Kenneth L Abbott, MD, FACP  |  10/28/2021

The Symphony of the Human Body

One fine, long-anticipated evening, you and your equally well-dressed partner settle into your plush red-velvet front row balcony seats. A hum of excited expectation fills the theater. The eye gorges on rich brocades and exquisite carvings illuminated by brilliant chandeliers. Programs rattle as concert-goers rifle through the pages, devouring the biographies of the famous conductor and the notable musicians. Some of your favorite compositions lay in store. You listen to the musicians tuning up, catching recognizable snippets of those pieces that serve as appetizers. As the house lights dim and the conductor crosses from the wing to his podium with tumultuous welcoming applause, a wide and satisfied smile plays across your lips. You exchange happy glances with your partner. Expensive tickets, but certain to be worth it. A hush settles over the audience as the conductor raises his baton. You catch your breath.

To your horror, what next assaults your ears and eyes beggars description. Each musician produces blasts and squeaks and nerve-chilling scrapes and ponderous thuds. Pages of the score fly everywhere. The conductor flails the air with wild, uncoordinated swings of his arms. No one pays any attention to him or what anyone else is doing. Soon several of the violinists stand up and walk aimlessly around the stage, in time insinuating themselves into the brass section, while trumpet players sprawl on the floor and writhe around. A clarinetist uses her instrument as a cudgel, knocking a cellist senseless. The triangle player rushes the podium and wrestles with the conductor for control of the baton. Eventually the curtain comes crashing down, leaving the audience in stunned silence. Your ticket stubs flutter unheeded to the ground. What could possibly have gone wrong?

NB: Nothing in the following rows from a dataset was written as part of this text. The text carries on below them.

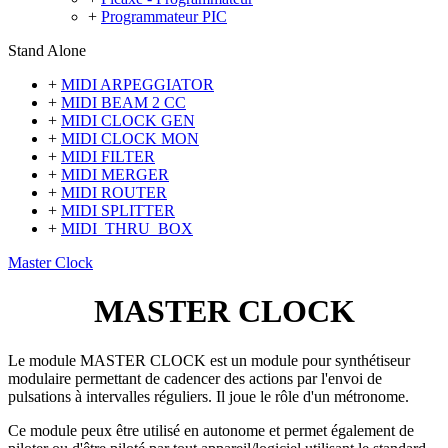
+
Programmateur PIC
Stand Alone
+
MIDI ARPEGGIATOR
+
MIDI BEAM 2 CC
+
MIDI CLOCK GEN
+
MIDI CLOCK MON
+
MIDI FILTER
+
MIDI MERGER
+
MIDI ROUTER
+
MIDI SPLITTER
+
MIDI_THRU_BOX
Master Clock
MASTER CLOCK
Le module MASTER CLOCK est un module pour synthétiseur
modulaire permettant de cadencer des actions par l'envoi de
pulsations à intervalles réguliers. Il joue le rôle d'un métronome.
Ce module peux être utilisé en autonome et permet également de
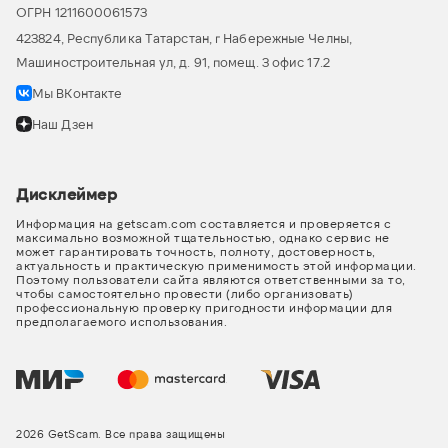
ОГРН 1211600061573
423824, Республика Татарстан, г Набережные Челны,
Машиностроительная ул, д. 91, помещ. 3 офис 17.2
Мы ВКонтакте
Наш Дзен
Дисклеймер
Информация на getscam.com составляется и проверяется с
максимально возможной тщательностью, однако сервис не
может гарантировать точность, полноту, достоверность,
актуальность и практическую применимость этой информации.
Поэтому пользователи сайта являются ответственными за то,
чтобы самостоятельно провести (либо организовать)
профессиональную проверку пригодности информации для
предполагаемого использования.
2026 GetScam. Все права защищены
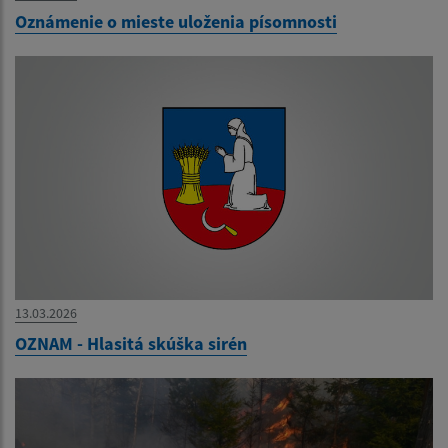
Oznámenie o mieste uloženia písomnosti
13.03.2026
OZNAM - Hlasitá skúška sirén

Consider what should have gone right. A modern symphony orchestra employs about a hundred skilled and highly-trained musicians, led by a conductor according to a predetermined musical plan which all the members share. Their complicated interaction and cooperation produces a grand and glorious auditory experience. Everything depends on all the disparate parts functioning as a whole while performing their individual tasks effectively. Without control, without a coordinated and coherent plan, if things collapse, chaos and cacophony ensue. Expand the orchestra by a factor of ten, a hundred, a thousand, and complexity quickly escalates. The opportunities for mishap multiply.

Imagine, then, the difficulties if the orchestra contained 37 trillion musicians! That’s 37 followed by 12 zeros, or roughly 4700 times the current population of the world. This gargantuan number represents the best current scientific estimate of the average number of cells in a human body. How do that many individuals function as a harmonious whole for years on end? How do they communicate? How do the gracefully aged know when it is time to depart the stage to make room for new members? And how to keep the inevitable renegades and wrecks under wraps? The answers to these and many related questions have expanded and deepened our understanding of the nature of cancer, and given us new tools to treat and, in many instances, cure the disease. In future posts, I will explain some of the basic insights into cancer we possess in the early 21st century. First, however, I’ll examine some of the various mistaken attempts at explaining the origins of this mysterious and daunting disease.